L’élément clé, c’est bien sûr le téléphone mobile. Un logiciel téléchargé sur le site du prestataire gère les caractéristiques de la demande, l’accord des deux parties (ce que l’on appelle « l’appariement »), puis optimise le trajet du conducteur jusqu’au passager en mettant à profit des techniques de géolocalisation accessibles depuis un mobile. Le trajet peut être proposé et traité en quelques minutes. Une fois le contact établi, la contribution financière du passager est gérée automatiquement par le service, selon un calcul comportant le prix de l’essence, le coût de maintenance du véhicule et les détours éventuels effectués par le conducteur.
Le transfert d’argent est lui aussi automatisé. Certains téléphones mobiles et assistants numériques personnels sont équipés d’outils d’échanges de données à distance (lecteurs NFC, RFID…). Le passager peut alors créditer directement le compte du conducteur via une plate-forme de paiement.
Selon une étude du CERTU, à Lyon, dans l’hypothèse où 15% des conducteurs deviendraient des covoitureurs réguliers pour leurs déplacements domicile-travail, le covoiturage permettrait d’économiser entre 500 000 et 1,5 million de tonnes d’équivalent carbone par an. Un exemple local : sur la dorsale de Grenoble, assez mal desservie, on pourrait ainsi économiser 96 000 tonnes équivalent de Co2 par an.

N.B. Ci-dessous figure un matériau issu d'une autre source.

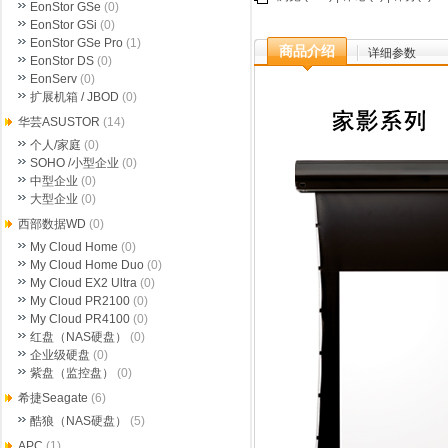
EonStor GSe
(0)
EonStor GSi
(0)
EonStor GSe Pro
(1)
商品介绍
详细参数
EonStor DS
(0)
EonServ
(0)
扩展机箱 / JBOD
(0)
华芸ASUSTOR
(14)
个人/家庭
(0)
SOHO /小型企业
(0)
中型企业
(0)
大型企业
(0)
西部数据WD
(0)
My Cloud Home
(0)
My Cloud Home Duo
(0)
My Cloud EX2 Ultra
(0)
My Cloud PR2100
(0)
My Cloud PR4100
(0)
红盘（NAS硬盘）
(0)
企业级硬盘
(0)
紫盘（监控盘）
(0)
希捷Seagate
(6)
酷狼（NAS硬盘）
(5)
APC
(1)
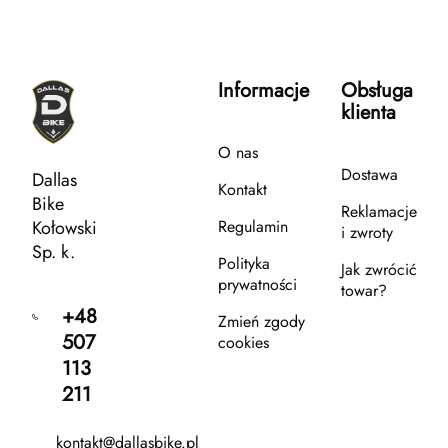
Informacje
Obsługa
klienta
O nas
Dostawa
Dallas
Kontakt
Bike
Reklamacje
Kołowski
Regulamin
i zwroty
Sp. k.
Polityka
Jak zwrócić
prywatności
towar?
+48
Zmień zgody
507
cookies
113
211
kontakt@dallasbike.pl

Les entreprises, en particulier, pourraient encourager le covoiturage dynamique par l’intermédiaire de stationnements réservés, voire d’avantages matériels et financier telle la mise à disposition de mobiles suffisamment performants. Cependant, d’après les quelques expériences déjà tentées, le développement du covoiturage dynamique passera par l’engagement de tous ses acteurs : entreprises, mais aussi collectivités locales, prestataires de covoiturage, mais aussi collectivités locales, régies de transport en commun, opérateurs de téléphonie mobile et développeurs de logiciels.

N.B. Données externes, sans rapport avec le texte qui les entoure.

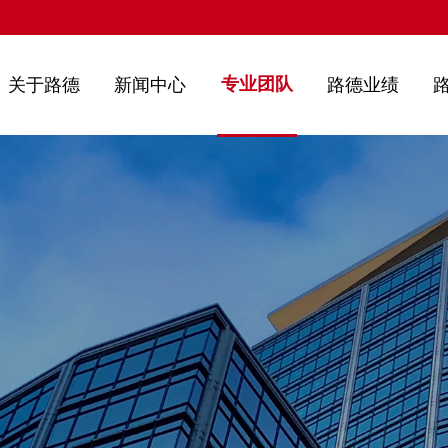
专业团队
关于路德
新闻中心
路德业绩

En Allemagne, où le covoiturage est pratiqué depuis les années 50, ces réseaux se développent bien (on a compté 800 000 inscrits sur un site régional). En France, si la majorité des covoiturants se constituent en « équipage fixe » (mise en relation par le travail, le voisinnage), les sites Internet de covoiturage sont nombreux, de sorte que les personnes intéressées ne savent pas lequel choisir et peuvent avoir une impression d’inefficacité, heureusement, la professionnalisation actuelle du covoiturage tend à limiter les sites opérationnels. Il existe peu de véritables solutions de covoiturage dynamique, excepté celle proposée par deux Lorrains, Matthieu Jacquot et Marc Grosjean. Leur initiative, Covivo, semble illustrer en tous points le développement de cette technologie nouvelle (voir capture d’écran).
Alors au moment où Copenhague s’est révélé un échec, le covoiturage dynamique semble être une solution peu coûteuse aux problèmes de transports, de coût et de pollution générés par l’utilisation individuelle de la voiture.
Sources :
« Pour la Science », n°387, janvier 2010
« Etude du centre d’Etudes sur les réseaux, les transports, l’urbanisme et les constructions publiques (Certu – Ministère de l’Ecologie, de l’Energie, du Développement durable et de l’Aménagement du territoire), « le covoiturage dynamique – étude préalable avant expérimentation », 2009.